The bubbles were working on P’tol P’kah’s chin now. Before they could reach any higher, the green man opened his mouth as if to speak-or to scream. But what came out wasn’t just a blisteringly loud roaring sound. It was light, a blast of pure white light that lit up every corner of the showroom, blinding Gus temporarily-but not before he could see the stunned faces of everyone in the audience.

Then the light went out, and the room was plunged into darkness.

For a moment the room was so silent, Gus thought he might have been struck deaf as well as blind. And then he heard a sound from across the room. He was so stunned by what he had just seen, it took his brain a few seconds to understand that what he was hearing was the clapping of hands. At first, it was just one person, but soon the entire auditorium had erupted into wild applause and cheers.

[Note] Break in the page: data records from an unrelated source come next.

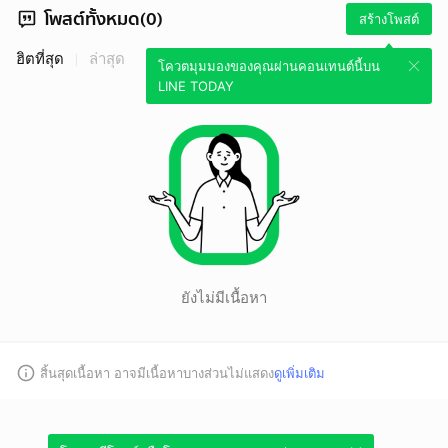
โพสต์ทั้งหมด(0)
สร้างโพสต์
ฮิตที่สุด
ล่าสุด
โควตมุมมองของคุณผ่านคอนเทนต์นี้บน
LINE TODAY
ยังไม่มีเนื้อหา
สิ้นสุดเนื้อหา อาจมีเนื้อหาบางส่วนไม่แสดง
ดูเพิ่มเติม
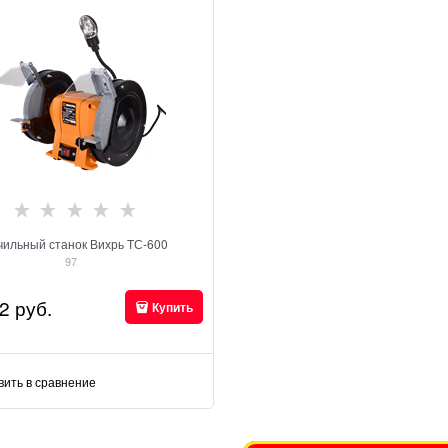
чильный станок Вихрь ТС-600
97
2
 руб.
Купить
вить в сравнение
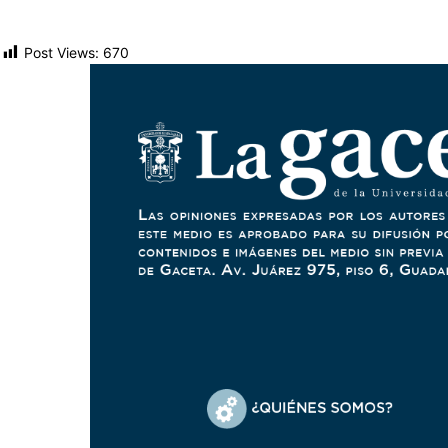
Post Views:
670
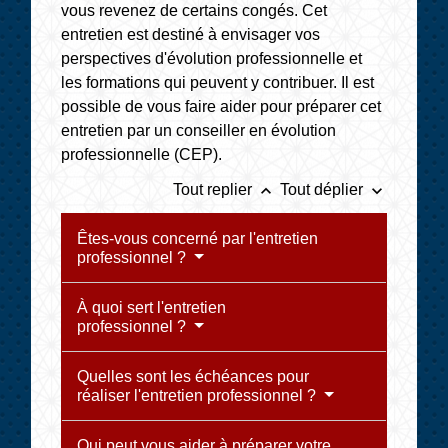
vous revenez de certains congés. Cet
entretien est destiné à envisager vos
perspectives d'évolution professionnelle et
les formations qui peuvent y contribuer. Il est
possible de vous faire aider pour préparer cet
entretien par un conseiller en évolution
professionnelle (CEP).
keyboard_arrow_up
keyboard_arrow_down
Tout replier
Tout déplier
Êtes-vous concerné par l'entretien
professionnel ?
À quoi sert l'entretien
professionnel ?
Quelles sont les échéances pour
réaliser l'entretien professionnel ?
Qui peut vous aider à préparer votre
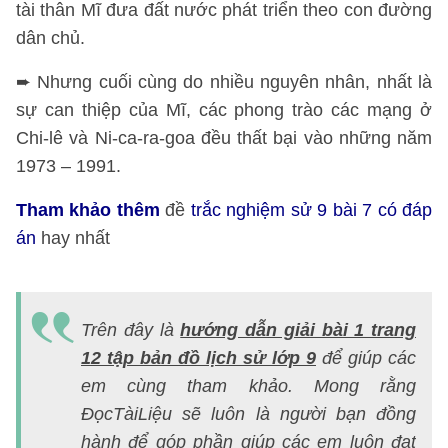
tài thân Mĩ đưa đất nước phát triển theo con đường
dân chủ.
➨ Nhưng cuối cùng do nhiều nguyên nhân, nhất là
sự can thiệp của Mĩ, các phong trào các mạng ở
Chi-lê và Ni-ca-ra-goa đều thất bại vào những năm
1973 – 1991.
Tham khảo thêm
đề
trắc nghiệm sử 9 bài 7 có đáp
án
hay nhất
H
d
Trên đây là
hướng dẫn giải bài 1 trang
gi
12 tập bản đồ lịch sử lớp 9
để giúp các
t
em cùng tham khảo. Mong rằng
b
ĐọcTàiLiệu sẽ luôn là người bạn đồng
đ
hành để góp phần giúp các em luôn đạt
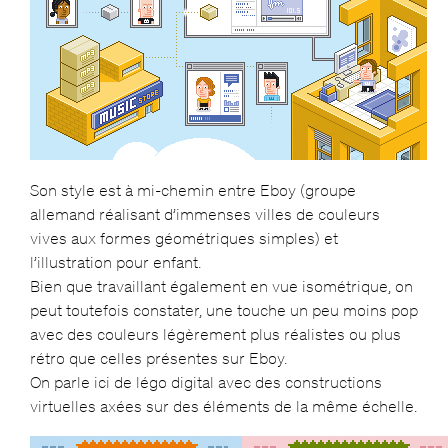
Son style est à mi-chemin entre Eboy (groupe
allemand réalisant d’immenses villes de couleurs
vives aux formes géométriques simples) et
l’illustration pour enfant.
Bien que travaillant également en vue isométrique, on
peut toutefois constater, une touche un peu moins pop
avec des couleurs légèrement plus réalistes ou plus
rétro que celles présentes sur Eboy.
On parle ici de légo digital avec des constructions
virtuelles axées sur des éléments de la même échelle.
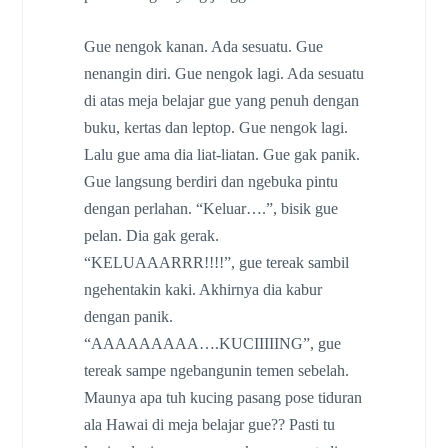
Gue nengok kanan. Ada sesuatu. Gue
nenangin diri. Gue nengok lagi. Ada sesuatu
di atas meja belajar gue yang penuh dengan
buku, kertas dan leptop. Gue nengok lagi.
Lalu gue ama dia liat-liatan. Gue gak panik.
Gue langsung berdiri dan ngebuka pintu
dengan perlahan. “Keluar….”, bisik gue
pelan. Dia gak gerak.
“KELUAAARRR!!!!”, gue tereak sambil
ngehentakin kaki. Akhirnya dia kabur
dengan panik.
“AAAAAAAAA….KUCIIIIING”, gue
tereak sampe ngebangunin temen sebelah.
Maunya apa tuh kucing pasang pose tiduran
ala Hawai di meja belajar gue?? Pasti tu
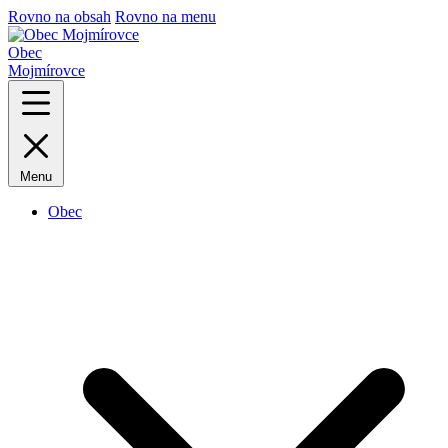
Rovno na obsah
Rovno na menu
Obec
Mojmírovce
Menu
Obec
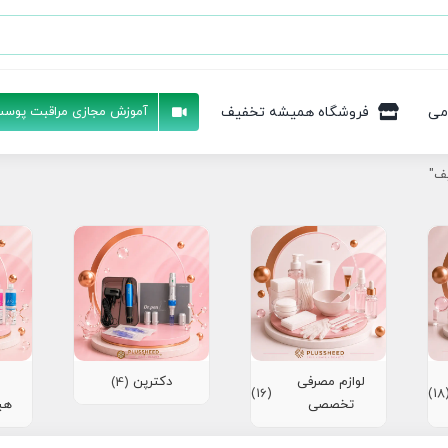
می
فروشگاه همیشه تخفیف
آموزش مجازی مراقبت پوست
یف"
لوازم مصرفی
دکترپن
(4)
(16)
(1
تخصصی
هی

Gus knew exactly what he should be doing at this very moment. He should be constructing the perfect pithy phrase to shoot at Shawn, something that would take all his friend’s premiracle jibes and throw them back in his face

But Gus didn’t feel like lording it over Shawn. He didn’t want to win an argument or grab a few well-deserved points. All he wanted was to luxuriate in the moment. Before he even started the inevitable-and inevitably futile-process of trying to figure out how P’tol P’kah had achieved this impossibility, Gus wanted to replay the moments in his mind and marvel over the vision.

As the cheering started to subside, the houselights flickered on. Gus turned instinctively to the spot in the crowd where P’tol P’kah had promised to materialize. He wanted to see the giant take his much-deserved bows.

But P’tol P’kah wasn’t where he said he would be. No one was. The magicians surrounding the spot had kept it clear, just in case, and the entire audience was staring at the empty hole in the crowd, but the giant hadn’t materialized. The applause faded away to a confused muttering.

Gus tried to ignore the minor disappointment. After all, the Martian Magician had dissolved in a tank of water. If he didn’t stick the landing, that didn’t take anything much away from the rest of the performance. But he knew that Shawn was going to start mocking the show any minute now.

“If you’ve figured it out, you can say anything you want,” Gus said, not even casting a glance at Shawn. “Until then, I don’t want to hear that it was cheap or cheesy or fake. Because I’ll know you’re not telling the truth.”

Shawn didn’t answer. Which was odd, because in all the years they’d been best friends, Gus couldn’t remember a single time when Shawn didn’t answer a taunt. Even when he’d had strep throat and couldn’t talk for days, he’d scrawl a response on a piece of paper, or at least hit Gus with a rolled-up magazine.